SECTION 3.    INTEREST, FEES AND CHARGES
3.1    Interest.
3.1.1    Rates and Payment of Interest.
(a)    The Obligations shall bear interest (i) if a U.S. Base Rate Loan, at the applicable U.S. Base Rate in effect from time to time, plus the Applicable Margin; (ii) if a LIBOR Loan, at LIBOR for the applicable Interest Period, plus the Applicable Margin; (iii) if a Canadian Prime Loan, at the Canadian Prime Rate in effect from time to time, plus the Applicable Margin; (iv) if a Canadian Base Rate Loan, at the applicable Canadian Base Rate in effect from time to time, plus the Applicable Margin; (v) if a B/A Equivalent Loan, at the Canadian B/A Rate for the applicable Contract Period, plus the Applicable Margin; (vi) if a German Base Rate Loan, at the applicable German Base Rate in effect from time to time, plus the Applicable Margin; (vii) if any other U.S. Obligation (including, to the extent permitted by law, interest not paid when due), at the applicable U.S. Base Rate (which shall be the U.S. Base Rate applicable to U.S. Revolver Loans that are U.S. Base Rate Loans if no obvious rate applies) in effect from time to time, plus the Applicable Margin for U.S. Base Rate Loans; (viii) if any other Canadian Obligation (including, to the extent permitted by Applicable Law, interest not paid when due), at the applicable Canadian Prime Rate (which shall be the Canadian Prime Rate applicable to Canadian Revolver Loans that are Canadian Prime Loans if no obvious rate applies) in effect from time to time, plus the Applicable Margin for Canadian Prime Loans and (ix) if any other German Obligation (including, to the extent permitted by Applicable Law, interest not paid when due), at the applicable German Base Rate (which shall be the German Base Rate applicable to German Revolver Loans that are German Base Rate Loans if no obvious rate applies) in effect from time to time, plus the Applicable Margin for German Base Rate Loans.

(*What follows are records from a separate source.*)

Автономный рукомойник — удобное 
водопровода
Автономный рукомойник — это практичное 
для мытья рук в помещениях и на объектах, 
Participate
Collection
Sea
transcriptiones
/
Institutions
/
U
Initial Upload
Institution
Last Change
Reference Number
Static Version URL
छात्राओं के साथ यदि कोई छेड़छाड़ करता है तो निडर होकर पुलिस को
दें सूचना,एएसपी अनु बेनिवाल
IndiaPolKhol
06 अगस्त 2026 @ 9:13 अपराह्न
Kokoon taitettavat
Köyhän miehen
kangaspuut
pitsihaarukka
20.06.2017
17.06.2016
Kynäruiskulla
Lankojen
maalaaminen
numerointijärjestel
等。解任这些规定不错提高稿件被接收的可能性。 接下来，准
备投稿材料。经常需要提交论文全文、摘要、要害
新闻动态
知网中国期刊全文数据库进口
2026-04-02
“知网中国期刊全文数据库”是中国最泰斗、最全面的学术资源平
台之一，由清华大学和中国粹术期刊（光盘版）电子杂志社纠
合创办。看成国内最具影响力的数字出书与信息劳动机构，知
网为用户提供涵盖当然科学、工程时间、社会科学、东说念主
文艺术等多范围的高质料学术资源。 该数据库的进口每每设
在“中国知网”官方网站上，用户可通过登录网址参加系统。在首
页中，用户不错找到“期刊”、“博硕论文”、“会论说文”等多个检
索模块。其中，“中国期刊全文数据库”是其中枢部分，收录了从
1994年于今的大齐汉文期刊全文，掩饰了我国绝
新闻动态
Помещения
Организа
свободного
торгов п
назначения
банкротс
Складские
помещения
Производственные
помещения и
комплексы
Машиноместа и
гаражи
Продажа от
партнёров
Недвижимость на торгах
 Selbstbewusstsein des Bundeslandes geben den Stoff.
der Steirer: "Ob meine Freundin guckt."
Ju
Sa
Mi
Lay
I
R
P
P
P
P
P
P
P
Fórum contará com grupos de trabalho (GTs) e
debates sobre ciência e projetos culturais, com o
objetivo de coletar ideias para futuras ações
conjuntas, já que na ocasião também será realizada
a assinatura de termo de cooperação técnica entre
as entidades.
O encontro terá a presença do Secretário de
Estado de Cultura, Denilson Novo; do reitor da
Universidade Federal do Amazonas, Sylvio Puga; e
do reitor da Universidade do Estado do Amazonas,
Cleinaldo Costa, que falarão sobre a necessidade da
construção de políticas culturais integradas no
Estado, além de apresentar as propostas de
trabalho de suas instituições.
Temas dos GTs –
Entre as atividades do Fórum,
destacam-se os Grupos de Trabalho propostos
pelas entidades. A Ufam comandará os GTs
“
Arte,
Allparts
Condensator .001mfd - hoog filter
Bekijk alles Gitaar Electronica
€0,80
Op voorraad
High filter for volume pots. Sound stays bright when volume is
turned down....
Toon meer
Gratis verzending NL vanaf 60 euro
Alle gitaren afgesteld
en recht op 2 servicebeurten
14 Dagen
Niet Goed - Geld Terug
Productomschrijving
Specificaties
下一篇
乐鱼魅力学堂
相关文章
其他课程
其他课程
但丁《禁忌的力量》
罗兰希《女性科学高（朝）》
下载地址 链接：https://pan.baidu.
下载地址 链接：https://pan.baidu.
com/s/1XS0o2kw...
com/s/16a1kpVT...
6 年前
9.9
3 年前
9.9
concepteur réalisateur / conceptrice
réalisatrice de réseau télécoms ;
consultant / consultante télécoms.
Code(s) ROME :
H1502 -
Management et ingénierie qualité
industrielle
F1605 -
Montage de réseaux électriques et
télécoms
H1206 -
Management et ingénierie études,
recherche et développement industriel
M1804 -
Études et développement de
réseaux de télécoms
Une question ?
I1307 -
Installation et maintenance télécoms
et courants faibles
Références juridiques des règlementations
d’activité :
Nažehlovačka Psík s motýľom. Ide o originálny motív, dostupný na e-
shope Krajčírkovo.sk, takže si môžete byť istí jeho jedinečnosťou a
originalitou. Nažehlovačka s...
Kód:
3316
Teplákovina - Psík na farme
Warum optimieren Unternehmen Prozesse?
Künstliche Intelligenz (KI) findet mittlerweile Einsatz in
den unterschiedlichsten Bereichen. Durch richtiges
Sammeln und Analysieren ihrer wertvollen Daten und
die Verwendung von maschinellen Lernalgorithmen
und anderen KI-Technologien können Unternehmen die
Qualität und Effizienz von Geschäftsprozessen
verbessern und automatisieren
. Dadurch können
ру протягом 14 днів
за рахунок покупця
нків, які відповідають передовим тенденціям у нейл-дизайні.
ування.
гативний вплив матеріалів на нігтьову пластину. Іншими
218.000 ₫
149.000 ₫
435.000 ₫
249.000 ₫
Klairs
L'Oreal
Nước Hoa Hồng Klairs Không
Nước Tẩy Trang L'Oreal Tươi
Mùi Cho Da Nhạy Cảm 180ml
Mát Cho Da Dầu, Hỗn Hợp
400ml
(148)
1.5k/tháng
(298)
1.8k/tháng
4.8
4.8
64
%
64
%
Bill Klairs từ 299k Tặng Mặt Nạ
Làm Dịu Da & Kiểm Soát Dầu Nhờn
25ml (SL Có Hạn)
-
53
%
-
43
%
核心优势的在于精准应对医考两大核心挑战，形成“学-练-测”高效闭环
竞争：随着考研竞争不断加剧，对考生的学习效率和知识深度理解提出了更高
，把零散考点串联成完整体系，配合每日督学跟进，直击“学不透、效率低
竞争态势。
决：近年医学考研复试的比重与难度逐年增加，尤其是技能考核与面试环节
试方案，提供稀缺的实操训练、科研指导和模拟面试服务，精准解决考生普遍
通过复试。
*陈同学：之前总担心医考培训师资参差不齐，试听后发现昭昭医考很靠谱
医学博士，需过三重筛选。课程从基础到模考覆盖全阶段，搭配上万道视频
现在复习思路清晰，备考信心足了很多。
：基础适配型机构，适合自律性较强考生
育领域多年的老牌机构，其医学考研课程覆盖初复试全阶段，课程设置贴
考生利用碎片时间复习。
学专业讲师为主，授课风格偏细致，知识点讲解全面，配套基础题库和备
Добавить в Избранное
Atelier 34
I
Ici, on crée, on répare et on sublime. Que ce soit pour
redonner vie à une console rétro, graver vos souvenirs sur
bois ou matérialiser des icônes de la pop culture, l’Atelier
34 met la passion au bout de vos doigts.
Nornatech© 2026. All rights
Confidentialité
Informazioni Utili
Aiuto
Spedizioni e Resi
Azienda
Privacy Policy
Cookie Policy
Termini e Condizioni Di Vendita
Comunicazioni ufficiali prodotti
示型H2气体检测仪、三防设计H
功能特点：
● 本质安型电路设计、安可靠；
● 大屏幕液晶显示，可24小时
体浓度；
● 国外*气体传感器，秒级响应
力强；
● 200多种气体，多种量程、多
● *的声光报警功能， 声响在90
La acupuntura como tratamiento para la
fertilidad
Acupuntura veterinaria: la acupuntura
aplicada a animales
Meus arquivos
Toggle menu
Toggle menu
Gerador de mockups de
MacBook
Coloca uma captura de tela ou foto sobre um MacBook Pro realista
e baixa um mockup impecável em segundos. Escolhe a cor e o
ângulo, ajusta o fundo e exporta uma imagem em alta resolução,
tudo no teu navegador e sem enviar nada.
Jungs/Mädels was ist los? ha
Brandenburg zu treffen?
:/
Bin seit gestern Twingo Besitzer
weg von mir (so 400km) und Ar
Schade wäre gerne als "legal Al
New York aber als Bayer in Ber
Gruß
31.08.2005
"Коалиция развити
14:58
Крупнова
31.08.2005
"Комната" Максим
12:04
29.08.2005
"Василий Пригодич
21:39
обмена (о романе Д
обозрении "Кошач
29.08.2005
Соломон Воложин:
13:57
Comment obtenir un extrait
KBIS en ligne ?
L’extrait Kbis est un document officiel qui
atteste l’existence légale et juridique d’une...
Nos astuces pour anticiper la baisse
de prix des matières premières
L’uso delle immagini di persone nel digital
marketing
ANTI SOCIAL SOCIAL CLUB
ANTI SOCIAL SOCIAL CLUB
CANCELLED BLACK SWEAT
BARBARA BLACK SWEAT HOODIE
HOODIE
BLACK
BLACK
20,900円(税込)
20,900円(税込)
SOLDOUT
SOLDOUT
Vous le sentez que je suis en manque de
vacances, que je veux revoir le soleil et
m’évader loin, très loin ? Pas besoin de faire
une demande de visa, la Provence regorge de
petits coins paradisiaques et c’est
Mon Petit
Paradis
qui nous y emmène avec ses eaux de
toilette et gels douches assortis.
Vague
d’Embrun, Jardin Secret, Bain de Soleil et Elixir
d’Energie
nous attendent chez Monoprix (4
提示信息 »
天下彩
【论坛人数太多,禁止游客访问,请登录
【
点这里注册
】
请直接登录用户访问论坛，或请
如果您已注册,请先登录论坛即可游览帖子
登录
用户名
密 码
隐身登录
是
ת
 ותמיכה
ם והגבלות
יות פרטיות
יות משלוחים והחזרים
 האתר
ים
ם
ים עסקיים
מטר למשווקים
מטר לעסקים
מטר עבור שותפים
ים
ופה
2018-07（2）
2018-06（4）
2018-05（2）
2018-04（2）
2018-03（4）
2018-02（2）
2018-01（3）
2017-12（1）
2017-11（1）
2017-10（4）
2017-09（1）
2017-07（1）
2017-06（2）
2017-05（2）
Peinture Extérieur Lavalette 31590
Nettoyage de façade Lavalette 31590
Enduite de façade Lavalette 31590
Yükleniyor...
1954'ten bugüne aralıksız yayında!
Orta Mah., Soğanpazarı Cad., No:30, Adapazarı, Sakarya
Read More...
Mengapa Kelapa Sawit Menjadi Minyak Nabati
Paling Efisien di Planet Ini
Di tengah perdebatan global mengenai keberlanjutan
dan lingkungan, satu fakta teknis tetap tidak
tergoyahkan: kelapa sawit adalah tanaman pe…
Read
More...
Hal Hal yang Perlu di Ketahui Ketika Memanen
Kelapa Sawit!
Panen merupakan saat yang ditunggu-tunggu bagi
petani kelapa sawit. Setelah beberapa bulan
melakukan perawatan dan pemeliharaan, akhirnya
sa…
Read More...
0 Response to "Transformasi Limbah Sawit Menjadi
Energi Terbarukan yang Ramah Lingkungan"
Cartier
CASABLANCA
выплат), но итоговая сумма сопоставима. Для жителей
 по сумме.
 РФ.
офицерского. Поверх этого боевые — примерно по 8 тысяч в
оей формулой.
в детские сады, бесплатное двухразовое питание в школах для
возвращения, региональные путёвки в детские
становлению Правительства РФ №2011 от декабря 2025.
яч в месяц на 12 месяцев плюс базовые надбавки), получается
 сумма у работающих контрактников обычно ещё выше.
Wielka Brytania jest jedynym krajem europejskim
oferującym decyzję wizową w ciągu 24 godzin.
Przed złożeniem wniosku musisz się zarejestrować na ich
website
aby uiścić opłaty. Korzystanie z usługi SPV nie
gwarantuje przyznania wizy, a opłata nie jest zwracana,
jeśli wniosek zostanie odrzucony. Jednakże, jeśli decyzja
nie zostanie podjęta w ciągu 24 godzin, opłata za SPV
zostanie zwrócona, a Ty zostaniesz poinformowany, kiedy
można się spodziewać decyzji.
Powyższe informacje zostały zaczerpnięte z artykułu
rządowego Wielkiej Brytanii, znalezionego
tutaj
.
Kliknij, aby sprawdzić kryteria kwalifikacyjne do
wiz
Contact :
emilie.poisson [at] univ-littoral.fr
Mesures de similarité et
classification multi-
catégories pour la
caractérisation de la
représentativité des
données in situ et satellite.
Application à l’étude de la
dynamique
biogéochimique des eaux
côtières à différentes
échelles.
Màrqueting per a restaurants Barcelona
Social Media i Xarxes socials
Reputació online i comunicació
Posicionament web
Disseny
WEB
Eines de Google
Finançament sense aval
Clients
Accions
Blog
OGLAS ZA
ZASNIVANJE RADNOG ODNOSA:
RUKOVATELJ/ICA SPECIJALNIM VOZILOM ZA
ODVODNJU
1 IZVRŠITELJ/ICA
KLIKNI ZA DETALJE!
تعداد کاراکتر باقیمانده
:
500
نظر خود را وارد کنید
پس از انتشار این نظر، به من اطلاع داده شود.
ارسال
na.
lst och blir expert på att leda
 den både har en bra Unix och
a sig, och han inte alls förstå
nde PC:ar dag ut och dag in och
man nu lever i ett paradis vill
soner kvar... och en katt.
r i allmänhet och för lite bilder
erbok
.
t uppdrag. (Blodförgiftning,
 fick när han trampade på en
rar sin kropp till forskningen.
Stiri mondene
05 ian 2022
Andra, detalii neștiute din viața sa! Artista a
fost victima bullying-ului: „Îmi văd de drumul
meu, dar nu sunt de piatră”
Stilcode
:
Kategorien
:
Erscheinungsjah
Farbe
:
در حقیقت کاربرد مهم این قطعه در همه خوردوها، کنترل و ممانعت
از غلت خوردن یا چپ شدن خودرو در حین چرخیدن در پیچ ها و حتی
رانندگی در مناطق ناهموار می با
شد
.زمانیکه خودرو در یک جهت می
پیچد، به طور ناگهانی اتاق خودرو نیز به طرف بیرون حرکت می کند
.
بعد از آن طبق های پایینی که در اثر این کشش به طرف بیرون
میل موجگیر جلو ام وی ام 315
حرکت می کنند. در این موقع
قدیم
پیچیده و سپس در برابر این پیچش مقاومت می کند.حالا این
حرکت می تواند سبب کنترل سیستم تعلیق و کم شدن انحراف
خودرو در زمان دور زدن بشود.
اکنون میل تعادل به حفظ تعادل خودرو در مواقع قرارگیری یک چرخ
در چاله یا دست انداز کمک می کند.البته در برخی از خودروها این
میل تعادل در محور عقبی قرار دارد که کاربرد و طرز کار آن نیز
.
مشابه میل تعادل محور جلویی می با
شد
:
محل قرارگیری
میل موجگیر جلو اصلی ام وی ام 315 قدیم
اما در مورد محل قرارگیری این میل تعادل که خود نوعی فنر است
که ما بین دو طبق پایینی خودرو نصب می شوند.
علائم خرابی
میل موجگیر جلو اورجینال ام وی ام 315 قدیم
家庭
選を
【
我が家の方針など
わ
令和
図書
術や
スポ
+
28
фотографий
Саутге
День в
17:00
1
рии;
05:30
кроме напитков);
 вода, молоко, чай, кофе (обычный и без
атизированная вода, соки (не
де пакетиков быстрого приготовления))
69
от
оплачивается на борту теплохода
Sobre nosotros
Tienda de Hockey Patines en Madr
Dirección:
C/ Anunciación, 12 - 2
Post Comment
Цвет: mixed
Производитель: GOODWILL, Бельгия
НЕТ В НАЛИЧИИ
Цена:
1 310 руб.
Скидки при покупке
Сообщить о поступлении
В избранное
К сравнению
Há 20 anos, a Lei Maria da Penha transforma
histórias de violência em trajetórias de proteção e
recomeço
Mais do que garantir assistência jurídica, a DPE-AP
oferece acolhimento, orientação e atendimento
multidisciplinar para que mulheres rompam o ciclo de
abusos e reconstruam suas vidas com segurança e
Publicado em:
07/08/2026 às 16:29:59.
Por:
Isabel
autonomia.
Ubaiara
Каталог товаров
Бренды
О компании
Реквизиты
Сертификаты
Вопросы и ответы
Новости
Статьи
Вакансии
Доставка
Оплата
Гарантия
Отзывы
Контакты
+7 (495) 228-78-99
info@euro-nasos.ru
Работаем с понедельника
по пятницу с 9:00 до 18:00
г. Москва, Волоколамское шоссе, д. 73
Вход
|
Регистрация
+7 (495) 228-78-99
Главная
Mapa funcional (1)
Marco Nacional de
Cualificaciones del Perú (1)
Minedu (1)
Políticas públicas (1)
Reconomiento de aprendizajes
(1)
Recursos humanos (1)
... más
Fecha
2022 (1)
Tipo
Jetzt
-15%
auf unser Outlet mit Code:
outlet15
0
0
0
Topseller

Interest shall accrue from the date the Revolver Loan is advanced or the Obligation is incurred or due and payable, until paid by the applicable Borrower or Borrowers.
(b)    At any time when a payment of principal, interest or fees hereunder is not made when due, such overdue principal, interest or fees shall bear interest at the Default Rate. Each Borrower acknowledges that the cost and expense to the Agent and the Lenders due to an Event of Default are difficult to ascertain and that the Default Rate is a fair and reasonable estimate to compensate the Agent and the Lenders for such cost and expense.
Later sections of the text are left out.